Diancam Ormas, Film Pulau Buru Tanah Air Beta Batal Diputar



Luviana – www.konde.co

Konde.co, Jakarta – Film berjudul “Pulau Buru Tanah Air Beta” karya sutradara Rahung Nasution yang akan diputar pada Rabu (16/03/2016) hari ini di Goethe Institute Jakarta batal diputar. 

Pembatalan ini merupakan pembatalan kedua yang dilakukan di tahun 2016 ini. Sebelumnya, acara belok kiri festival yang merupakan acara diskusi kebudayaan yang digagas para aktivis di Jakarta pada awal Februari 2016 juga batal dilakukan di Taman Ismail Marzuki (TIM) karena diancam oleh sejumlah ormas. 



  

Dalam akun twitternya @rahung,  Rahung Nasution menyatakan bahwa pembatalan ini karena ada tekanan dari Ormas tertentu. Rahung juga menyatakan bahwa kondisi ini menunjukkan bahwa kebebasan berekspresi di Indonesia yang semakin buruk.

Berikut adalah pernyataan Rahung Nasution dalam akun twitternya @Rahung:

1.  Apa diharapkan dengan demokrasi yang semakin menyempit?
2. Ruang untuk menyampaikan pendapat, untuk berekspresi semakin mengecil.
3. Alasan yg selalu dipakai dan mencerminkan keberpihakan Kepolisian kpd ormas2 tertentu yg sering mengancam & berperilaku.

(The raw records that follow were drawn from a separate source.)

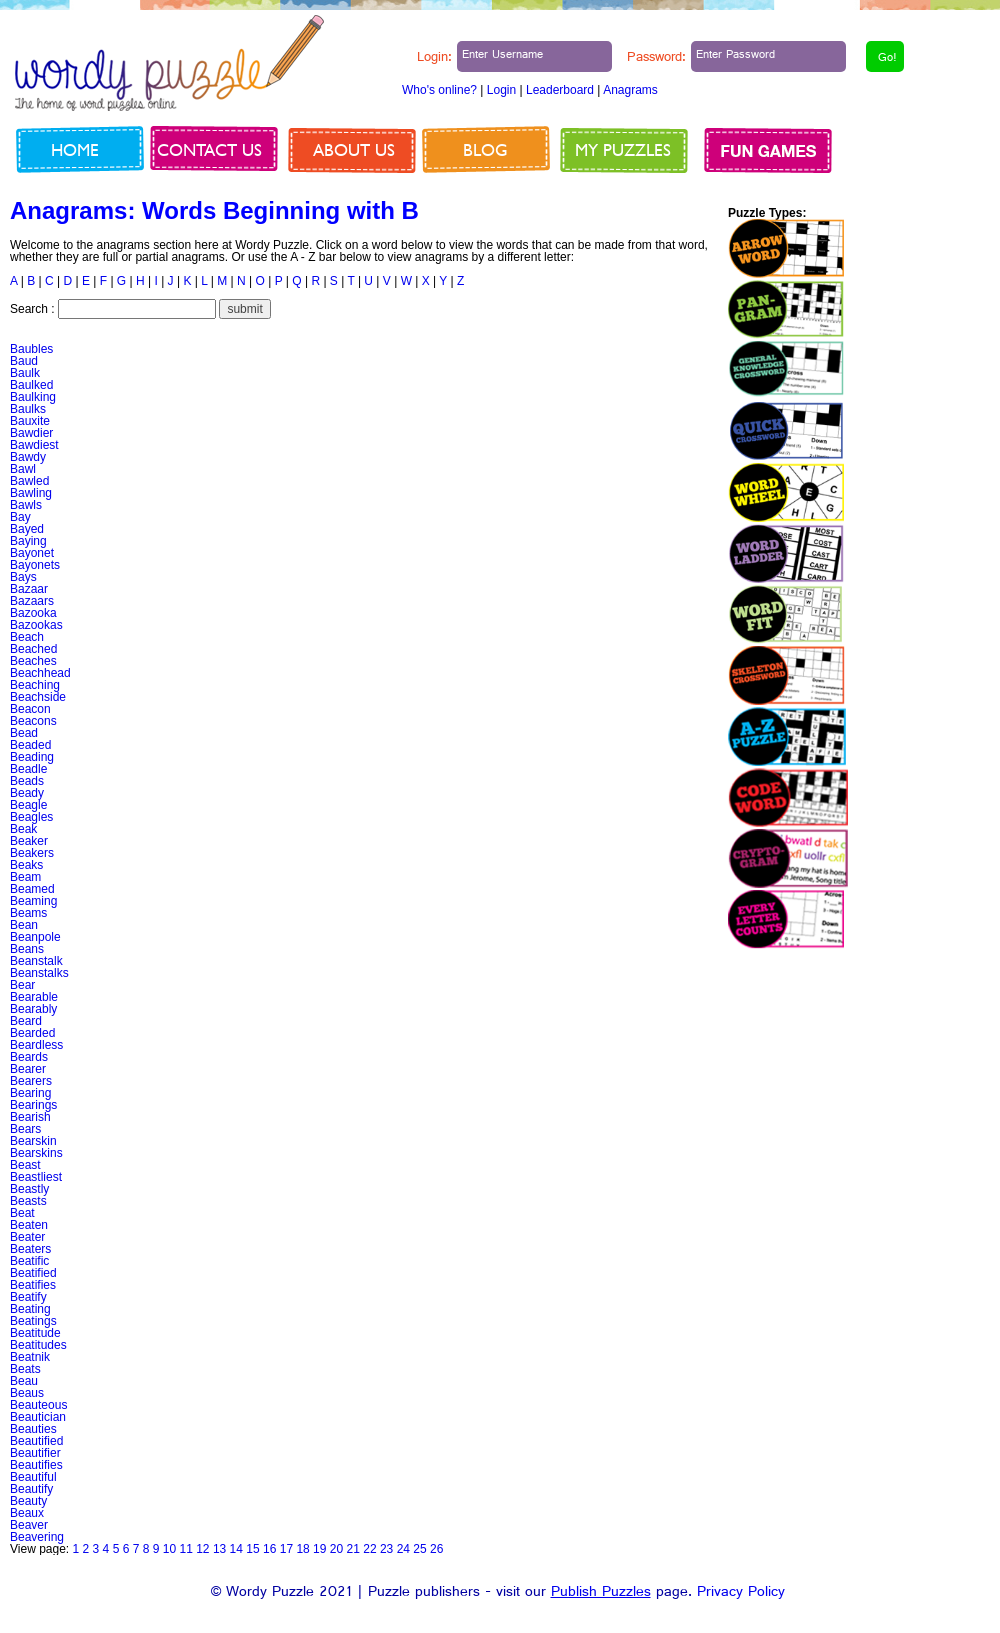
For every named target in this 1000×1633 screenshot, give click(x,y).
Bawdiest (34, 445)
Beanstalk (36, 961)
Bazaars (32, 601)
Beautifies (36, 1465)
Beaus (27, 1393)
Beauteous (38, 1405)
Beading (32, 757)
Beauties (33, 1429)
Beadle (28, 769)
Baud (24, 361)
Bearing (30, 1093)
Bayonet (32, 553)
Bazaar (29, 589)
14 (236, 1549)
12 (202, 1549)
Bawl (23, 469)
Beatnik (30, 1357)
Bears (25, 1129)
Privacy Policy (741, 1593)
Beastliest (36, 1177)
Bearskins (36, 1153)
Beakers (32, 853)
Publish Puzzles (601, 1593)
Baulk (25, 373)
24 (403, 1549)
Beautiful (33, 1477)
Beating (30, 1309)
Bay (20, 517)
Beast (25, 1165)
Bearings (33, 1105)
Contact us (209, 149)
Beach (27, 637)
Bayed (27, 529)
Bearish (30, 1117)
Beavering (37, 1537)
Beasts (28, 1201)
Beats (25, 1369)
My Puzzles (623, 149)
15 (252, 1549)
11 (185, 1549)
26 (436, 1549)
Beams (28, 913)
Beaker (29, 841)
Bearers (31, 1081)
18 (302, 1549)
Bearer (28, 1069)
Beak (23, 829)
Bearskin (33, 1141)
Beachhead (40, 673)
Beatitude (35, 1333)
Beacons (33, 721)
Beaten (29, 1225)
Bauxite (30, 421)
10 (169, 1549)
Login (501, 90)
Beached (33, 649)
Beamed (32, 889)
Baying (28, 541)
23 (386, 1549)
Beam (25, 877)
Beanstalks (39, 973)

4. Ini adalah ancaman nyata bagi kebebasan berekspresi.
5. #pulauburutanahairbeta yg akan pertama kali diputar bercerita ttg sejarah bgm dulu Pulau Buru dipergunakan sbg tempat pembuangan TAPOL
6. Dokumenter ini dibuat utk membuka mata generasi muda tentang apa yg pernah terjadi di negara ini, dan agar mereka bisa belajar darinya.
7. Ketakutan untuk mengetahui sejarah kelam masa lampau negara ini membuktikan bagaimana hegemoni sejarah penguasa masih berjalan.
8. Goethe-Institut memutuskan untuk tidak melaksanakan pemutaran film “Pulau Buru Tanah Air Beta” hari ini...
9. ... dgn alasan risiko keamanan, krn dinformasikan oleh pihak kepolisian akan ada demonstrasi dari ormas yg tidak setuju dgn acara ini.
10. Penyelenggara akan mengadakan konferensi pers dan melakukan pemutaran terbatas di Kantor KOMNAS HAM, hari ini, pukul 17.00
11. Sekian penjelasan dari kami dan kami meminta maaf utk kawan2 semua.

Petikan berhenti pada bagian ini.